There are 6 kinds of modules.

  • identity: Just pass its input as output, useful for debugging.
  • rawscript: Embed a full Typescript/Python/Go script inside the flow. Useful for ad-hoc scripts.
  • script: When you can refer to a script by its path (including a path to the hub using the hub/ prefix)
  • branchone: Branch to one list of modules based on the first predicate that match (evaluated in-order) or the default modules if none match.
  • branchall: Branch to all branch of modules, from start to end and branches being evaluated in-order. One can decide to skip failure of a particular branch. The result of this module are the branches' results collected as a list.
  • forloopflow: Trigger for-loops that will iterate over a list and trigger one flow per element. The list is built evaluating the JavaScript expression inside iterator taking result as an input being the result of the previous module.

Input transforms

RawScript and PathScript modules contain input_transforms, which is a mapping between fields (i.e. input of the module) to either a static JSON value, or a raw JavaScript expression.
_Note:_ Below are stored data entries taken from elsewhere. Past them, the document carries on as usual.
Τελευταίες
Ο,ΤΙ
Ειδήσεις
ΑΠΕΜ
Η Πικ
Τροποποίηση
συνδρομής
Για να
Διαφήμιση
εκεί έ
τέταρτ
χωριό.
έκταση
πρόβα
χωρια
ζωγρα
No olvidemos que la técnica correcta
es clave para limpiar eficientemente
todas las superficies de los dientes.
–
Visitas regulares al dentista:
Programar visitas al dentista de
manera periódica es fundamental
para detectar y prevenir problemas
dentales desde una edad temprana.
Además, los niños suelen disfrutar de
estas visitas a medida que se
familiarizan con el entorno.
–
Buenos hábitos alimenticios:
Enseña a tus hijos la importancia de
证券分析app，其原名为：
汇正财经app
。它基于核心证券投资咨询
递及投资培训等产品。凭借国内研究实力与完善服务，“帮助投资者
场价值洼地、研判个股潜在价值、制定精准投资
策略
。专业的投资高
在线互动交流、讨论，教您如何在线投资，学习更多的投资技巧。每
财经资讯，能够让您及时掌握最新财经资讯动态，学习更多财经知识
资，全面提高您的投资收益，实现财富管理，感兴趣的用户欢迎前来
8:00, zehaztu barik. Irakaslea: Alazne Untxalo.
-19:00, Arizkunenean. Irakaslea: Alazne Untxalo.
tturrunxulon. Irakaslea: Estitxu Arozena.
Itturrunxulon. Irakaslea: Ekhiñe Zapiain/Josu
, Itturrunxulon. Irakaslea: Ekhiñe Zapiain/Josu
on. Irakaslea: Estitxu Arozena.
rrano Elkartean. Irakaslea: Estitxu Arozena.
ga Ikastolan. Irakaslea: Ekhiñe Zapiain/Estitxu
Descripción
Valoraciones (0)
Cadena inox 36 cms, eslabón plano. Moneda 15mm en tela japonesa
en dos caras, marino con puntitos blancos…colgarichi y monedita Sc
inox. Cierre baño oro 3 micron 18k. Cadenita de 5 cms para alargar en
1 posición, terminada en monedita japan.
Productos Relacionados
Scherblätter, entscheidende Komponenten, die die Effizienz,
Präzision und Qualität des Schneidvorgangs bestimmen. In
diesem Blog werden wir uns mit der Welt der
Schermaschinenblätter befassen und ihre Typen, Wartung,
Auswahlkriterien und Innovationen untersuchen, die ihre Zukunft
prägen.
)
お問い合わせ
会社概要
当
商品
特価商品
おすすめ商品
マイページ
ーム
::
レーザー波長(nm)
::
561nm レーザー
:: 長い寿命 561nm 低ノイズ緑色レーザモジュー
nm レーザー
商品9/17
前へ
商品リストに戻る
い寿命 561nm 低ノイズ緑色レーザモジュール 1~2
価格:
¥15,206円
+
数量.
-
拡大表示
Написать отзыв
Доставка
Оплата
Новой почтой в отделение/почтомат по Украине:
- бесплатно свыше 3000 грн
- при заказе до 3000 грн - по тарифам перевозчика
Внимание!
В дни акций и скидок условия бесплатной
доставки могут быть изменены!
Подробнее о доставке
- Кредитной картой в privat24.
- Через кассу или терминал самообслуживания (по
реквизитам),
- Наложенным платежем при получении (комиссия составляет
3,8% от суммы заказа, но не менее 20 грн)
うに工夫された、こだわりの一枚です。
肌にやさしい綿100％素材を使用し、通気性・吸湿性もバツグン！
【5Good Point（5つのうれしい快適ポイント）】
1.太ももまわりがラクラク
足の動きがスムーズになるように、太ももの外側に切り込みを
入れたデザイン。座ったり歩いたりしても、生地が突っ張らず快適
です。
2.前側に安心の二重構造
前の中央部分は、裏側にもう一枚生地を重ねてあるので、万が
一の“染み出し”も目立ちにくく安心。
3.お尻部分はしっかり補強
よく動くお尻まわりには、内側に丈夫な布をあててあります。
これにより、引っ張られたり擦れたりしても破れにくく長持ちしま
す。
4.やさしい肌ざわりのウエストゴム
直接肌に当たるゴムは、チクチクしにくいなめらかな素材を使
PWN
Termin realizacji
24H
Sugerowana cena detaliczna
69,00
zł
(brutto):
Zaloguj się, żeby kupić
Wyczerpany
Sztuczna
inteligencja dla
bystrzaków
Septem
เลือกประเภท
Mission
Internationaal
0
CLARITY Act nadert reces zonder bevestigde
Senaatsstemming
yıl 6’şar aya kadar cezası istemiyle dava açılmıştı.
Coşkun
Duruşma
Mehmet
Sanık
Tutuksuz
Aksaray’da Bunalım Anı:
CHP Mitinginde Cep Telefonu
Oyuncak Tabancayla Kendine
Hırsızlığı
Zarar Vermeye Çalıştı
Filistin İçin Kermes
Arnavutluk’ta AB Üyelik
The input_transforms is the way to do the piping from any other previous steps, variable, or resources to one of the inputs of your script/module. Since it is actual JavaScript (although a restricted JavaScript, for example, fetch is limited to getting secrets and variables), it is very flexible.

One interesting pattern that is allows is that you can compose complex strings directly from there so you could imagine composing your email body or SQL query directly using string interpolation and populating with previous previous result. The Windmill Editor makes it very easy to do so using the properties picker:

Prop picker

Conditional stop after

There's also the stop_after_if optional object

type stop_after_if = {
expr: string;
skip_if_stopped: boolean;
suspend?: integer;
};

If present:

  • stop_after_if.expr: Evaluate a JavaScript expression that takes the result as an input to decide if the flow should stop there. Useful to stop a flow that is meant to watch for changes if there are no changes.
  • stop_after_if.skip_if_stopped: Used to flag failed runs as skippable. It is useful in the context of flows being triggered very often to watch for changes as you might want to ignore the runs that have been skipped.
  • optional suspend value is a non-negative integer that determines the number of events (resume messages) needed to progress to the next step in the flow. This is useful for inserting user input during a flow's execution. Such as approving or disapproving a flow in response to an email or slack notification sent by a job in the flow.

Resume messages are sent to https://app.windmill.dev/w/<WORKSPACE>/jobs/resume/<JOB_ID> as POST or GET requests.
Requests must have JSON payload, either as the request body (with Content-Type: application/json header) for POST requests, or as the value to the payload query parameter as a base64url encoded JSON value (?payload=${base64url_encoded_json}) for GET requests.

When enough resume messages are received, the next job starts with its input_transforms evaluated with two notable variables in scope:

  • resume: the payload from the most recent resume message received.
  • resumes: a list of payloads from all resume messages received in the order they were received - most recent at the end of the list.

Alternatively, a job can be immediately cancelled by a request to a similar endpoint at ../jobs/cancel/... In this case, the flow will quit, with the cancellation payload as the result, without retrying or running further steps or the failure modules.

Retries

Retry sets the retry policy for the flow. It is optional and is reset on every successful run:

  • constant retry N times after a seconds delay.
  • exponential applies exponential backoff duration increase in between every retry. If all the retries are exhausted, the failure module, if any, is called.

Et voilà, we have completed our tour of OpenFlow.